You are viewing a plain text version of this content. The canonical link for it is here.
Posted to issues@spark.apache.org by "yzheng616 (JIRA)" <ji...@apache.org> on 2017/08/14 02:54:00 UTC
[jira] [Created] (SPARK-21721) Memory leak in org.apache.spark.sql.hive.execution.InsertIntoHiveTable

yzheng616 created SPARK-21721:
---------------------------------

             Summary: Memory leak in org.apache.spark.sql.hive.execution.InsertIntoHiveTable
                 Key: SPARK-21721
                 URL: https://issues.apache.org/jira/browse/SPARK-21721
             Project: Spark
          Issue Type: Bug
          Components: SQL
    Affects Versions: 2.1.1
            Reporter: yzheng616


The leak came from org.apache.spark.sql.hive.execution.InsertIntoHiveTable.

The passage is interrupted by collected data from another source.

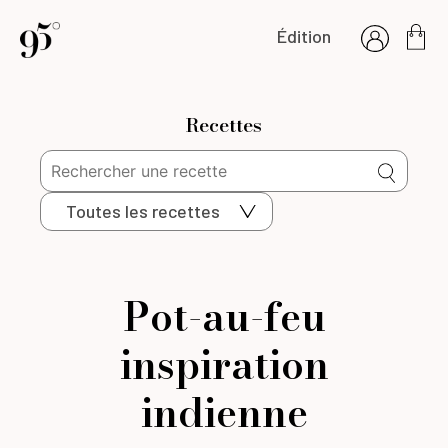
Édition
Recettes
Toutes les recettes
Pot-au-feu
inspiration
indienne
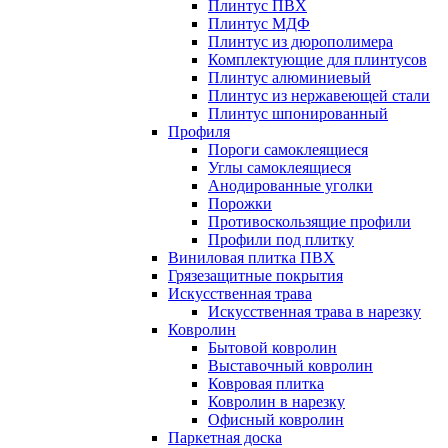
Плинтус ПВХ
Плинтус МДФ
Плинтус из дюрополимера
Комплектующие для плинтусов
Плинтус алюминиевый
Плинтус из нержавеющей стали
Плинтус шпонированный
Профиля
Пороги самоклеящиеся
Углы самоклеящиеся
Анодированные уголки
Порожки
Противоскользящие профили
Профили под плитку
Виниловая плитка ПВХ
Грязезащитные покрытия
Искусственная трава
Искусственная трава в нарезку
Ковролин
Бытовой ковролин
Выставочный ковролин
Ковровая плитка
Ковролин в нарезку
Офисный ковролин
Паркетная доска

At line 118, it put a staging path to FileSystem delete cache, and then remove the path from disk at line 385. It does not remove the path from FileSystem cache. If a streaming application keep persisting data to a partitioned hive table, the memory will keep increasing until JVM terminated.

Below is a simple code to reproduce it.

package test

import org.apache.spark.sql.SparkSession
import org.apache.hadoop.fs.Path
import org.apache.hadoop.fs.FileSystem
import org.apache.spark.sql.SaveMode
import java.lang.reflect.Field



case class PathLeakTest(id: Int, gp: String)

object StagePathLeak {

  def main(args: Array[String]): Unit = {

    val spark = SparkSession.builder().master("local[4]").appName("StagePathLeak").enableHiveSupport().getOrCreate()
    spark.conf.set("hive.exec.dynamic.partition.mode", "nonstrict")
    //create a partitioned table
    spark.sql("drop table if exists path_leak");
    spark.sql("create table if not exists path_leak(id int)" +
        " partitioned by (gp String)"+
      " row format serde 'org.apache.hadoop.hive.ql.io.parquet.serde.ParquetHiveSerDe'"+
      " stored as"+
        " inputformat 'org.apache.hadoop.hive.ql.io.parquet.MapredParquetInputFormat'"+
        " outputformat 'org.apache.hadoop.hive.ql.io.parquet.MapredParquetOutputFormat'")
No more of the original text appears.